Please start any new threads on our new site at https://forums.sqlteam.com. We've got lots of great SQL Server experts to answer whatever question you can come up with.

 All Forums
 General SQL Server Forums
 New to SQL Server Programming
 Query for ip and associated country

Author  Topic 

dimoss
Yak Posting Veteran

52 Posts

Posted - 2007-12-28 : 12:16:10
Hi,

I have created some statistics for my site based on the ip of the visitors. For that reason I have created two tables
1. One table with a column which hold the ip number of the visitor
Table: AccessLog
Column: IP

2. One table with the ip range and the countries
Table: Countries
Columns: ip_to, ip_from, country_name

I would like to create a query which will bring the country name of the visitor IP which IP will be like "ip_to <= ip <= ip_from"

Thanks

Denis

www.tabletennis.gr

Lamprey
Master Smack Fu Yak Hacker

4614 Posts

Posted - 2007-12-28 : 13:22:53
Denis,

Depending on your performace needs you might want to consider breaking the IP addresses into Octets. Here is an example of what I mean:
DECLARE @AccessLog TABLE
(
IPAddress varchar(15) NOT NULL,
Octet1 tinyint NOT NULL,
Octet2 tinyint NOT NULL,
Octet3 tinyint NOT NULL,
Octet4 tinyint NOT NULL
)

INSERT @AccessLog
(
IPAddress,
Octet1,
Octet2,
Octet3,
Octet4
)
SELECT
IPAddress,
PARSENAME(IPAddress, 4) AS Octet1,
PARSENAME(IPAddress, 3) AS Octet2,
PARSENAME(IPAddress, 2) AS Octet3,
PARSENAME(IPAddress, 1) AS Octet4
FROM
-- Derived table of IPs
(
SELECT '172.1.1.1' AS IPAddress
UNION ALL SELECT '198.123.56.230'
UNION ALL SELECT '10.124.1.189'
) AS Temp
That way you cana index the octets and get some pretty screaming performance. Otherwise I think you'll have to apply functions to the IPs to break them into octets at query time.
Go to Top of Page

dimoss
Yak Posting Veteran

52 Posts

Posted - 2007-12-28 : 14:10:13
Hi Lamprey,

I have already convert the ip's into numbers using the following function using .asp
<%
Private Function ipAd2ipNum(ipA)
strO = ipA
pos1 = InStr(strO, ".")
intA = CInt(Left(strO, (pos1-1)))
strO2 = Mid(strO, pos1+1, len(strO))
pos2 = InStr(strO2, ".")
intB = CInt(Left(strO2, (pos2-1)))
strO3 = Mid(strO2, pos2+1, len(strO2))
pos3 = InStr(strO3, ".")
intC = CInt(Left(strO3, (pos3-1)))
intD = CInt(Mid(strO3, pos3+1, len(strO3)))

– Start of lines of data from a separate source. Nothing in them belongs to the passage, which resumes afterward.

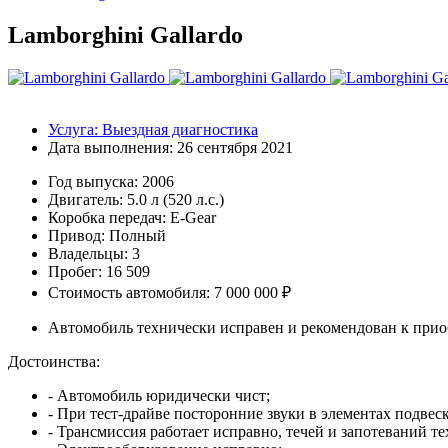
Lamborghini Gallardo
Услуга:
Выездная диагностика
Дата выполнения:
26 сентября 2021
Год выпуска:
2006
Двигатель:
5.0 л (520 л.с.)
Коробка передач:
E-Gear
Привод:
Полный
Владельцы:
3
Пробег: 16 509
Стоимость автомобиля: 7 000 000 ₽
Автомобиль технически исправен и рекомендован к приоб
Достоинства:
- Автомобиль юридически чист;
- При тест-драйве посторонние звуки в элементах подвес
- Трансмиссия работает исправно, течей и запотеваний т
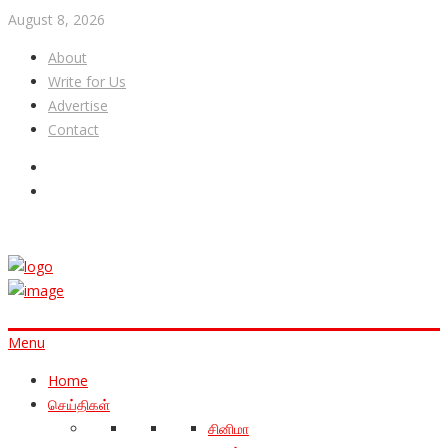
August 8, 2026
About
Write for Us
Advertise
Contact
Menu
Home
செய்திகள்
சினிமா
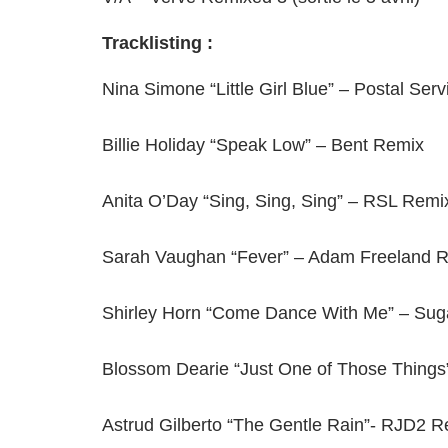
Tracklisting :
Nina Simone “Little Girl Blue” – Postal Ser
Billie Holiday “Speak Low” – Bent Remix
Anita O’Day “Sing, Sing, Sing” – RSL Remi
Sarah Vaughan “Fever” – Adam Freeland 
Shirley Horn “Come Dance With Me” – Su
Blossom Dearie “Just One of Those Things”
Astrud Gilberto “The Gentle Rain”- RJD2 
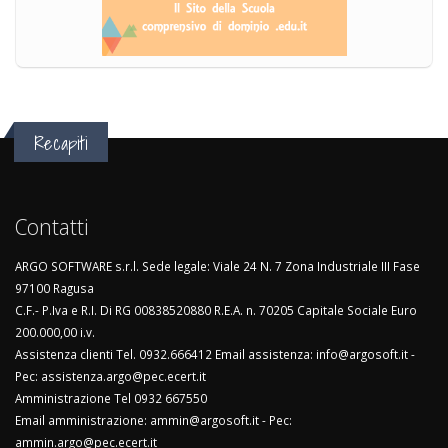
Recapiti
Contatti
ARGO SOFTWARE s.r.l. Sede legale: Viale 24 N. 7 Zona Industriale III Fase
97100 Ragusa
C.F.- P.Iva e R.I. Di RG 00838520880 R.E.A. n. 70205 Capitale Sociale Euro
200.000,00 i.v.
Assistenza clienti Tel. 0932.666412 Email assistenza: info@argosoft.it -
Pec: assistenza.argo@pec.ecert.it
Amministrazione Tel 0932 667550
Email amministrazione: ammin@argosoft.it - Pec:
ammin.argo@pec.ecert.it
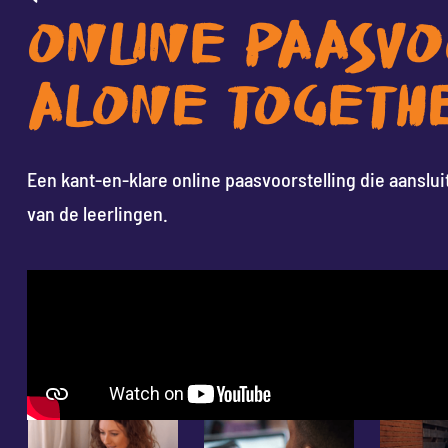
ONLINE PAASVO
ALONE TOGETHE
Een kant-en-klare online paasvoorstelling die aanslu
van de leerlingen.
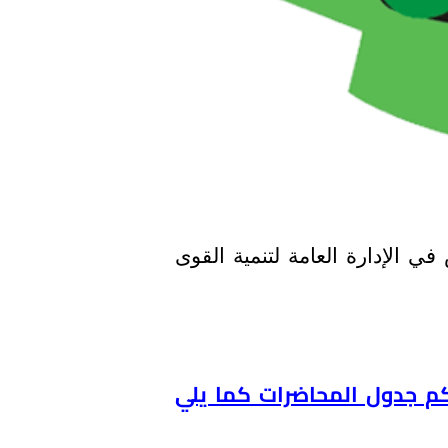
س
في الإدارة العامة لتنمية القوى
يكم جدول المحاضرات كما يلي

intConvert = (intA*(256*256*256)) + (intB*(256*256)) + (intC*256) + intD
ipAd2ipNum = Trim(intConvert)
End Function
%>

So, in the AccessLog table I have one column with the IP (like 192.168.1.1) and the converted one in octet style. This is created on the fly using the function above..:-)
Also the columns "ip_to" and "ip_from" in the countries table are octets.

I just need to match the octet ip of the visitor between the static octet range (ip_to, ip_from) of the countries table in order to take the country name.

Thanks.

Denis

www.tabletennis.gr
Go to Top of Page

Lamprey
Master Smack Fu Yak Hacker

4614 Posts

Posted - 2007-12-28 : 16:13:16
I'm not sure if I understand the issue then. If you have a number and you want to see if that number is between two other numbers you can use BETWEEN or just normal comparisons (>= and <=). If they are already in numeric form can you do something like:
SELECT
AccessLog.IP,
Countries.Country_name
FROM
AccessLog
INNER JOIN
Countries
ON AccessLog.IPNumber BETWEEN Countries.IP_From_Number AND Countries.IP_To_NumberSELECT
AccessLog.IP,
Countries.Country_name
FROM
AccessLog
INNER JOIN
Countries
ON AccessLog.IPNumber BETWEEN Countries.IP_From_Number AND Countries.IP_To_Number
Go to Top of Page

dimoss
Yak Posting Veteran

52 Posts

Posted - 2007-12-29 : 05:21:47
Thanks Lamprey..Now you understood what I am trying to do.

I changed a little bit your query

SELECT countries.country
FROM AccessLog INNER JOIN
countries ON AccessLog.LogIP_NO BETWEEN countries.ip_from AND countries.ip_to
GROUP BY AccessLog.LogIP_NO, countries.country

Now I want to count the records from each country_name and take a table with something like that

eg.
USA 14
UK 35

Is it possible?

Thanks,

Denis

www.tabletennis.gr
Go to Top of Page

dimoss
Yak Posting Veteran

52 Posts

Posted - 2007-12-30 : 14:06:01
Any help?

www.tabletennis.gr
Go to Top of Page

TG
Master Smack Fu Yak Hacker

6065 Posts

Posted - 2007-12-30 : 14:31:00
assuming your query (above) works and you simply want to group by only by country:

SELECT countries.country, count(*)
FROM AccessLog INNER JOIN
countries ON AccessLog.LogIP_NO BETWEEN countries.ip_from AND countries.ip_to
GROUP BY countries.country



Be One with the Optimizer
TG
Go to Top of Page

dimoss
Yak Posting Veteran

52 Posts

Posted - 2007-12-31 : 03:28:51
quote:
Originally posted by TG

assuming your query (above) works and you simply want to group by only by country:

SELECT countries.country
FROM AccessLog INNER JOIN
countries ON AccessLog.LogIP_NO BETWEEN countries.ip_from AND countries.ip_to
GROUP BY countries.country, AccessLog.IP_NO


Be One with the Optimizer
TG


I have already tried that.
It gives Timeout expired error as it takes too long to execute.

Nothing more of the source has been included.